Evolutionary pressure on the topology of protein interface interaction networks

Abstract

The densely connected structure of protein-protein interaction (PPI) networks reflects the functional need of proteins to cooperate in cellular processes. However, PPI networks do not adequately capture the competition in protein binding. By contrast, the interface interaction network (IIN) studied here resolves the modular character of protein-protein binding and distinguishes between simultaneous and exclusive interactions that underlie both cooperation and competition. We show that the topology of the IIN is under evolutionary pressure, and we connect topological features of the IIN to specific biological functions. To reveal the forces shaping the network topology, we use a sequence-based computational model of interface binding along with network analysis. We find that the more fragmented structure of IINs, in contrast to the dense PPI networks, arises in large part from the competition between specific and nonspecific binding. The need to minimize nonspecific binding favors specific network motifs, including a minimal number of cliques (i.e., fully connected subgraphs) and many disconnected fragments. Validating the model, we find that these network characteristics are closely mirrored in the IIN of clathrin-mediated endocytosis. Features unexpected on the basis of our motif analysis are found to indicate either exceptional binding selectivity or important regulatory functions.

Figure 1

Schematic illustrating (left) the binding of three proteins, where matching features indicate binding interfaces, (center) the corresponding interface-interaction network with orange and green indicating shared and non-shared binding interfaces, respectively, and (right) the protein-protein interaction network.

Figure 2

Network evolution and validation. A,B) IINs with a fixed number of M=150 edges and N=90 (top) and 200 interfaces (bottom), degree distributions α=0 (A) and 0.8 (B) before and after network evolution (left and right of arrows, respectively). Green interfaces have a single partner, orange interfaces are shared and have multiple partners, and purple indicates closed triangles in the network. The optimized networks have the same degree distribution but have been evolved to reduce the number of partners each node’s partners have (see Methods). C) IIN of yeast clathrin-mediated endocytosis, closely resembling the optimized, sparse, α=0.8 network in the bottom right corner of panel B). Larger, labeled version shown in Figure S7B. Network images created using Cytoscape.

Figure 3

Properties of IINs. A) Specificity of the interface interaction networks with 150 edges as a function of interface numbers (N), degree distribution (α), and local structure altered by the optimization scheme. Each data point represents an average over 10 networks with error bars indicating the standard deviation. The gray dashed lines correspond to the original, non-optimized networks, with degree distributions varying from α=0 (light gray) to α=0.8 (black). The same symbols are used for the optimized networks shown in solid colored lines. The degree distributions vary from α=0 (light yellow) to α=0.8 (red). The blue hexagram denotes the minimum energy gap (in units of the thermal energy kT) for the endocytic IIN, placed on the x-axis according to its average degree <k>=2.06 (upper x-axis).
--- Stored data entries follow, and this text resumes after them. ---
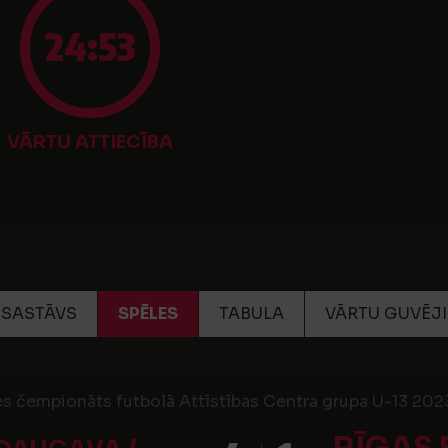
24:53
VĀRTU ATTIECĪBA
SASTĀVS
SPĒLES
TABULA
VĀRTU GUVĒJI
s čempionāts futbolā Attīstības Centra grupa U-13 2023,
The black and red hexagrams denote the minimum energy gap for the randomized and optimized versions of the endocytic IIN, preserving its degree distribution including self-loops. B) Corresponding degree distributions for the sparse N=200 interface networks averaged over 50 networks. C) Corresponding degree distributions for the dense N=90 interface networks.

Figure 4

Yeast clathrin-mediated endocytosis interaction sub-network. A) Protein-protein interaction network for the 56 proteins selected as part of the endocytic functional module showing all the 186 edges where interfaces were successfully assigned. B) The same protein interaction network as in A) with interfaces assigned to each protein interaction. The IIN has 206 edges because some of the protein interactions have two modes of binding to one another. Green interfaces have a single partner and orange interfaces are shared with multiple partners. The interface numbers range from one up to eleven (for LAS17). The interface interaction network of the endocytic network, shown separated from the proteins in Figure 1C, emphasizes the disconnected topology of the IIN.